Module dlkoopman.config

Configuration options

Classes

class Config (precision='float', use_cuda=True, torch_compile_backend='aot_eager', normalize_Xdata=True, use_exact_eigenvectors=True, sigma_threshold=1e-25)

Configuration options.

Parameters

  • precision (str, optional) - Numerical precision of tensors. Must be one of "half" / "float" / "double".

    • Note that setting precision = "double" may make predictions slightly more accurate, however, may also lead to inefficient GPU runtimes.
  • use_cuda (bool, optional) - If True, tensor computations will take place on CuDA GPUs if available.

  • torch_compile_backend (str / None, optional) - The backend to use for torch.compile(), which is a feature added in torch major version 2 to potentially speed up computation.

    • If you are using torch 1.x or you set torch_compile_backend = None, torch.compile() will not be invoked on the DLKoopman neural nets.
    • If you are using torch 2.x, full lists of possible backends can be obtained by running torch._dynamo.list_backends() and torch._dynamo.list_backends(None). See the torch.compile() documentation for more details.
  • normalize_Xdata (bool, optional) - If True, all input states (training, validation, test) are divided by the maximum absolute value in the training data.

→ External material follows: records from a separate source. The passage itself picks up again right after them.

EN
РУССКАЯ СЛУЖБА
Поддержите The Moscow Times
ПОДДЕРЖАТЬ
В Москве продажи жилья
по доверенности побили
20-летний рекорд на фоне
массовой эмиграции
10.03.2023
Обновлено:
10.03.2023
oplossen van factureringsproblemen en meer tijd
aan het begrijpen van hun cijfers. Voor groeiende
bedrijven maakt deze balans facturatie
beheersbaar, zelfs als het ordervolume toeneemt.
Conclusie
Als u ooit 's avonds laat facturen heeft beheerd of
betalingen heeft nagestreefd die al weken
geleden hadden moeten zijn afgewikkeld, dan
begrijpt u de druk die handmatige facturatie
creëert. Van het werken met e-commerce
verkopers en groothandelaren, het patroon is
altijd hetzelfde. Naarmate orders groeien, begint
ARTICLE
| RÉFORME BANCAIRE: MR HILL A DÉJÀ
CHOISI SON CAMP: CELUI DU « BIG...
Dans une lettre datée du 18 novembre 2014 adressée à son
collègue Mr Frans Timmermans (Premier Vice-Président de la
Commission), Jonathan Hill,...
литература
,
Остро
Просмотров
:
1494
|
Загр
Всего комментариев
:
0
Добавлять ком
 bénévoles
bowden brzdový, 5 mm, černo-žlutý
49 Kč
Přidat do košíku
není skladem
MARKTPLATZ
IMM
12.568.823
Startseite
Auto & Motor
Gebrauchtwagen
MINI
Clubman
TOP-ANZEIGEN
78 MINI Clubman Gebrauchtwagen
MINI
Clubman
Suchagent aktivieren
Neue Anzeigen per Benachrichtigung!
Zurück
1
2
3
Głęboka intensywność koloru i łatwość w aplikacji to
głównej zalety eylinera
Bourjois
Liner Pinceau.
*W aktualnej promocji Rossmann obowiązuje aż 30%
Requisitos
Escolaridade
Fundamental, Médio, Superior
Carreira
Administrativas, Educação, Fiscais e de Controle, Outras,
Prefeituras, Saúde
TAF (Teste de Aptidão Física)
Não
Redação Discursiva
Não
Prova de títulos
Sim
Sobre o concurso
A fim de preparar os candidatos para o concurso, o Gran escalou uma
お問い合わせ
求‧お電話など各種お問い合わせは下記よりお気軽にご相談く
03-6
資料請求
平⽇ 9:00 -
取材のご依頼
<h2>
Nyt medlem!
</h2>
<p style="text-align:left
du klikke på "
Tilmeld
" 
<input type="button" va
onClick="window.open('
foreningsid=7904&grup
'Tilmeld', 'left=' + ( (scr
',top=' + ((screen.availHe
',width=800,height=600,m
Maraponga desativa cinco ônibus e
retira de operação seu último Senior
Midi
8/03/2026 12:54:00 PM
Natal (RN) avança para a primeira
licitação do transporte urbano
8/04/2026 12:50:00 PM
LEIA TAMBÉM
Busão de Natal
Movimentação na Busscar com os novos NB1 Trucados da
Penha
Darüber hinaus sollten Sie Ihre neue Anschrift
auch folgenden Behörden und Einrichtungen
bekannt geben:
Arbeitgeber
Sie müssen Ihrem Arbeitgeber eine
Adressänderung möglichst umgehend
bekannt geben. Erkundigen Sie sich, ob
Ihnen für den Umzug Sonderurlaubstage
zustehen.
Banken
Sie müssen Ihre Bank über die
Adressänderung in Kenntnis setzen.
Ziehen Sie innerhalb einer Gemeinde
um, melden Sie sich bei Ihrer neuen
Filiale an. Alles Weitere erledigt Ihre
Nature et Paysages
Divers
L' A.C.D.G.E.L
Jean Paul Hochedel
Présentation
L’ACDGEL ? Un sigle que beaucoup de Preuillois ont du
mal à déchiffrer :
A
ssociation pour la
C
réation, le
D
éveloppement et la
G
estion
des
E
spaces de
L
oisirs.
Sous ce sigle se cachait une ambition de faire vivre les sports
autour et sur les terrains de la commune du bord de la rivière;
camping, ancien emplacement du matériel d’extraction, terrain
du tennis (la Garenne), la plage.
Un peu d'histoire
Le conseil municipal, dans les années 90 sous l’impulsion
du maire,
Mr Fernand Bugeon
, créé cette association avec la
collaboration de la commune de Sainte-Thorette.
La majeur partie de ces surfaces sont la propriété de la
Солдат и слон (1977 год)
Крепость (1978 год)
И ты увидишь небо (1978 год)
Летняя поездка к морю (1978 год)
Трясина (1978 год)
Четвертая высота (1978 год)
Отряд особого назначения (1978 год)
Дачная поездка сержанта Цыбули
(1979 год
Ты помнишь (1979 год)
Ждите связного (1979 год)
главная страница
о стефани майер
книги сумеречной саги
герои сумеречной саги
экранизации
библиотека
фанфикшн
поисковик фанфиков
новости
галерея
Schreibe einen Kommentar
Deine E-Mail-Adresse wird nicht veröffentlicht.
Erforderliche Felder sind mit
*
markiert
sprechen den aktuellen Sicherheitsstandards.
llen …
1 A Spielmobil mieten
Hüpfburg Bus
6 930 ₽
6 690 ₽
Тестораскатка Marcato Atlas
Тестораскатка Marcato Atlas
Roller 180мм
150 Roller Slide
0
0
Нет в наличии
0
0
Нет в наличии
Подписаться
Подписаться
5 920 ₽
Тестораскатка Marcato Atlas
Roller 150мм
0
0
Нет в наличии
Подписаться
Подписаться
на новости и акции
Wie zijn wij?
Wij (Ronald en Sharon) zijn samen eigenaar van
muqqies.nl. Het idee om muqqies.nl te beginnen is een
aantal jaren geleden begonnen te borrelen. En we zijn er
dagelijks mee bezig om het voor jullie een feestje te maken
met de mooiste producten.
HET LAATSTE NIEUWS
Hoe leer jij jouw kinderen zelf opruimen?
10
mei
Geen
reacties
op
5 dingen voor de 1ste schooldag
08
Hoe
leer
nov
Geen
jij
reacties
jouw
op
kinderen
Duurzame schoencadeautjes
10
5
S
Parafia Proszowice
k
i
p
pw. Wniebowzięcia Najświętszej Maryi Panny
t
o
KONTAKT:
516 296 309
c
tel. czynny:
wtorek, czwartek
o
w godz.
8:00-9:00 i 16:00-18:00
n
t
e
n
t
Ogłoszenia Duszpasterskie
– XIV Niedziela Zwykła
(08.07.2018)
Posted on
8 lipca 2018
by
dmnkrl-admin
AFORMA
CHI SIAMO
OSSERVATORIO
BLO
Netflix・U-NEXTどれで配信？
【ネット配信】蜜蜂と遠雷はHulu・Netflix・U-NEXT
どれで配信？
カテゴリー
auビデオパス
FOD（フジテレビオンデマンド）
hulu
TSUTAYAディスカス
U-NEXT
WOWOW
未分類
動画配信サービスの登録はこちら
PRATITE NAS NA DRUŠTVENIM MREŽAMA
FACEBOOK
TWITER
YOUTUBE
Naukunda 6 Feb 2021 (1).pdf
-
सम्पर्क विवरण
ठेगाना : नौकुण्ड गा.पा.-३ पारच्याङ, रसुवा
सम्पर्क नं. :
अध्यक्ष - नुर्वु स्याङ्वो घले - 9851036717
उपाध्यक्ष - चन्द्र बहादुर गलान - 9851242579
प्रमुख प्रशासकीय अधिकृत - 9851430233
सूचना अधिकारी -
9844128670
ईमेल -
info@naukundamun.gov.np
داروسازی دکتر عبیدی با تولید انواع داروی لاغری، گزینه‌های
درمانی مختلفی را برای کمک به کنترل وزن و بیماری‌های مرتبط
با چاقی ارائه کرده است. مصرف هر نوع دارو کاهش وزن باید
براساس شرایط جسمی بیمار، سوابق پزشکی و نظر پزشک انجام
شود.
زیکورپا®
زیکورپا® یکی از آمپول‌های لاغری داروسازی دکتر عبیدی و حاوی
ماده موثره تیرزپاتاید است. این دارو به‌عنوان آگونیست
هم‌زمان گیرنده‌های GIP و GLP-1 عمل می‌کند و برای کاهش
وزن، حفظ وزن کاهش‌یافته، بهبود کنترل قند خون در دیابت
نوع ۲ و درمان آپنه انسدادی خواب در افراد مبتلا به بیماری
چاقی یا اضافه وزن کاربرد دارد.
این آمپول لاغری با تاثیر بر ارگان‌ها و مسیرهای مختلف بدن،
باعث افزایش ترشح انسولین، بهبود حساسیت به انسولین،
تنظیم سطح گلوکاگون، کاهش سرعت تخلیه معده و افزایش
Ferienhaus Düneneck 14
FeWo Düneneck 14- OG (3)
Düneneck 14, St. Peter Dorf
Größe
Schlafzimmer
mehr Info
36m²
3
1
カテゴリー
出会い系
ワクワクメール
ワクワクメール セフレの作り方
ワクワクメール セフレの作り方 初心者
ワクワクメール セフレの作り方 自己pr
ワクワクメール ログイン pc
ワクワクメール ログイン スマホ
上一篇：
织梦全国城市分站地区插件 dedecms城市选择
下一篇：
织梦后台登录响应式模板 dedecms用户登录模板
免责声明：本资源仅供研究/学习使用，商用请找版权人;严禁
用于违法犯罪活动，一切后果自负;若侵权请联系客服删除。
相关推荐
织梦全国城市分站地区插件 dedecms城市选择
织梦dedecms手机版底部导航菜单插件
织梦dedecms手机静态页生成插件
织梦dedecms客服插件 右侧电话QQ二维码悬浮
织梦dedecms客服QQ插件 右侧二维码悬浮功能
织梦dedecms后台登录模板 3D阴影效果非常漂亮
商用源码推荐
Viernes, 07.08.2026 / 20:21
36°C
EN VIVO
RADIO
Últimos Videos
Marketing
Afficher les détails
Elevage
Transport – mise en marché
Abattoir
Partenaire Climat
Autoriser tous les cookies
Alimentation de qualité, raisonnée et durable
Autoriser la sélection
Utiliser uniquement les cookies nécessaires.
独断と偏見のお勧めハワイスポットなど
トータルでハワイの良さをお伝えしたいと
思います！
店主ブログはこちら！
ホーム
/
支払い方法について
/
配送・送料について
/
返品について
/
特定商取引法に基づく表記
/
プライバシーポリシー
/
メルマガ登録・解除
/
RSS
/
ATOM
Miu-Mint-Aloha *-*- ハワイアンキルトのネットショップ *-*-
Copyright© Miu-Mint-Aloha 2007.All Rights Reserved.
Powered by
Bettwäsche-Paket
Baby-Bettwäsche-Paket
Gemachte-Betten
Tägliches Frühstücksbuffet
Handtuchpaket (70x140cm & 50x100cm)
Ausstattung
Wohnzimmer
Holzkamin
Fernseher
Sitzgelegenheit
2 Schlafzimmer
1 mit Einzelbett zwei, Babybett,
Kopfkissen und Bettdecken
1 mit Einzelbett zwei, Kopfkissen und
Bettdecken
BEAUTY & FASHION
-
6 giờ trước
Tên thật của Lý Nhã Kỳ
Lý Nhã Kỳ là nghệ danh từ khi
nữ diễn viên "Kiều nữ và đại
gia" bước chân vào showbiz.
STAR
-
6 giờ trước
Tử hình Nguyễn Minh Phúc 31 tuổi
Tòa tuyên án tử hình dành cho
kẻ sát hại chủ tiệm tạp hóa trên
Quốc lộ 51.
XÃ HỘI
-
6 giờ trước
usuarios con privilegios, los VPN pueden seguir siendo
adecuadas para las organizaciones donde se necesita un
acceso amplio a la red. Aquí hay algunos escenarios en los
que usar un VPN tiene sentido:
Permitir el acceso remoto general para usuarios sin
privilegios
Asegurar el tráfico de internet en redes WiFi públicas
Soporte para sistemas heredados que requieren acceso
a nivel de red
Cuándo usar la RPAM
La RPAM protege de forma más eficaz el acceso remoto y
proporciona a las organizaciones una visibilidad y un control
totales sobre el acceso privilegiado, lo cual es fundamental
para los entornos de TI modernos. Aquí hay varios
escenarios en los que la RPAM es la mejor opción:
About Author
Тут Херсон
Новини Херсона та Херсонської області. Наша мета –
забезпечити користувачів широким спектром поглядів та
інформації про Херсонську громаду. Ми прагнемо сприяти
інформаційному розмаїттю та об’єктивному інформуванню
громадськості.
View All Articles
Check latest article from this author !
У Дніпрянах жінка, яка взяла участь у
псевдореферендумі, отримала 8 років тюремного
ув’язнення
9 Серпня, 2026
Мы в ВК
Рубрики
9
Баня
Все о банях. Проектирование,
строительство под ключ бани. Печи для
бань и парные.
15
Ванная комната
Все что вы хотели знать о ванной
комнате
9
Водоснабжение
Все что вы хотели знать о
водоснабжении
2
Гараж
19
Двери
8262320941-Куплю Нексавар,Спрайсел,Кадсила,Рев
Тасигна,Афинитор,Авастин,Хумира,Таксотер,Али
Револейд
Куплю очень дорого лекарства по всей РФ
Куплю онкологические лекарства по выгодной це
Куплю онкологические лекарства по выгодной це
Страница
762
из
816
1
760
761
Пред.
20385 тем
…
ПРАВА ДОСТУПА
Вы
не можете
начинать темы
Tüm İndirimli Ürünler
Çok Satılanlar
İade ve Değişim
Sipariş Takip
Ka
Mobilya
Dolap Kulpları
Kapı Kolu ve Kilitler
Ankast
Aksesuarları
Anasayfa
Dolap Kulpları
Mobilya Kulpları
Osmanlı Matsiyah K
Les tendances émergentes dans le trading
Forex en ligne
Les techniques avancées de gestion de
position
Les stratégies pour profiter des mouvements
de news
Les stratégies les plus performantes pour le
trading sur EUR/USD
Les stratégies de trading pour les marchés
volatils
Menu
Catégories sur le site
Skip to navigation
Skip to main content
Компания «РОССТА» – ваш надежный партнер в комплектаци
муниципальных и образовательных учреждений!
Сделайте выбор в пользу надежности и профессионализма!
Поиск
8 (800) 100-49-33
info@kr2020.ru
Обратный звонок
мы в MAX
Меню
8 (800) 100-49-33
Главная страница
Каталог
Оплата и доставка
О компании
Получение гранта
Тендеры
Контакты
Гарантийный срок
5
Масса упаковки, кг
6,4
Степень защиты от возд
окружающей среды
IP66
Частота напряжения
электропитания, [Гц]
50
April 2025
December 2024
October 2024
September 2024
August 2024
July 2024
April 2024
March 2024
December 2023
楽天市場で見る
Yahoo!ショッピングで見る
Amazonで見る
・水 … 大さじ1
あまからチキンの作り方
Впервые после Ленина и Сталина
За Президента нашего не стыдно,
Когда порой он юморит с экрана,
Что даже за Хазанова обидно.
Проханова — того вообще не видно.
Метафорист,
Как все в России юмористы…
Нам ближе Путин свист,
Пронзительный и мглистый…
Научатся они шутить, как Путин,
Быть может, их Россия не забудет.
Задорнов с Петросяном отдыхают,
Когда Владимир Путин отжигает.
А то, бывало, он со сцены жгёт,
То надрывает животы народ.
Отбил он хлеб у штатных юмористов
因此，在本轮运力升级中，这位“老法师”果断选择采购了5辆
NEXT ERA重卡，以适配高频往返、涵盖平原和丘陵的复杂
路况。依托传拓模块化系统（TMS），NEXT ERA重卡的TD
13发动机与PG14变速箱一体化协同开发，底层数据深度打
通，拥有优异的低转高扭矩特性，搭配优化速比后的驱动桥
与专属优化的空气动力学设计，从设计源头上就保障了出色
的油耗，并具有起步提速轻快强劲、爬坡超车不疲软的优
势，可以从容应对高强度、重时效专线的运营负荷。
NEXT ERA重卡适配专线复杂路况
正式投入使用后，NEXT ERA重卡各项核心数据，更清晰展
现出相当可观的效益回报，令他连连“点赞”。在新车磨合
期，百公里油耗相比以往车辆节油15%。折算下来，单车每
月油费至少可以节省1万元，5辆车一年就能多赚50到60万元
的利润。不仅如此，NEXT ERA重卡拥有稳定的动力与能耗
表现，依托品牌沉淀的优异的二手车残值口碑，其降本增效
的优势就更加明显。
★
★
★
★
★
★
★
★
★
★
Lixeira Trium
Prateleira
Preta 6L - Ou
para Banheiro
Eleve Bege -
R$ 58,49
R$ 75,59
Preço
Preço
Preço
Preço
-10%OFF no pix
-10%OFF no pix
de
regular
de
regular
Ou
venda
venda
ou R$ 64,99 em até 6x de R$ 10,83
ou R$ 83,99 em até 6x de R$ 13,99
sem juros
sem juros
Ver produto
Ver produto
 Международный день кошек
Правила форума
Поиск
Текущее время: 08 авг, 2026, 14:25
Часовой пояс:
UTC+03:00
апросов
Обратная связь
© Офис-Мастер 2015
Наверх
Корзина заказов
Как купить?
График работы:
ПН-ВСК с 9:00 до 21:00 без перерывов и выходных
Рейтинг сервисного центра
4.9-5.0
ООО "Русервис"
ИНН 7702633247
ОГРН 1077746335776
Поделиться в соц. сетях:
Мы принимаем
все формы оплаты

    • Note that normalizing data is a generally good technique for deep learning, and is normally done for each feature f in the input data as X_f = \frac{X_f-\text{offset}_f}{\text{scale}_f} (where offset and scale are mean and standard deviation for Gaussian normalization, or minimum value and range for Minmax normalization.)
      However, this messes up the spectral techniques such as singular value and eigen value decomposition required in Koopman theory. Hence, setting normalize_Xdata=True will just use a single scale value for normalizing the whole data to get X = \frac{X}{\text{scale}} which results in the singular and eigen vectors remaining the same.
    • Caution: Setting normalize_Xdata=False may end the run by leading to imaginary parts of tensors reaching values where the loss function depends on the phase (in torch >= 1.11, this leads to "RuntimeError: linalg_eig_backward: The eigenvectors in the complex case are specified up to multiplication by e^{i phi}. The specified loss function depends on this quantity, so it is ill-defined"). The only benefit to setting normalize_Xdata=False is that if the run successfully completes, the final error metrics such as ANAE are slightly more accurate since they are reported on the un-normalized data values.
  • use_exact_eigenvectors (bool, optional) - If True, the exact eigenvectors of the Koopman matrix are used in StatePred, if False, the projected eigenvectors are used.

    • For a discussion on exact and projected eigenvectors, see Tu et al or Chapter 1 of Kutz et al. The basic idea is that using exact eigenvectors is more accurate, but their computation may become less numerically stable than that of projected eigenvectors.
  • sigma_threshold (float, optional) - When computing the SVD in StatePred, singular values lower than this will be reported, since they can be a possible cause of unstable gradients.

Attributes

  • RTYPE (torch.dtype) - Data type of real tensors. Is automatically set to torch.<precision> (e.g. torch.float if precision="float").

  • CTYPE (torch.dtype) - Data type of complex tensors. Is automatically set to torch.c<precision> (e.g. torch.cfloat if precision="float").

  • DEVICE (torch.device) - Device where tensors reside. Is automatically set to "cpu" if use_cuda=False or CuDA is not available, otherwise "cuda".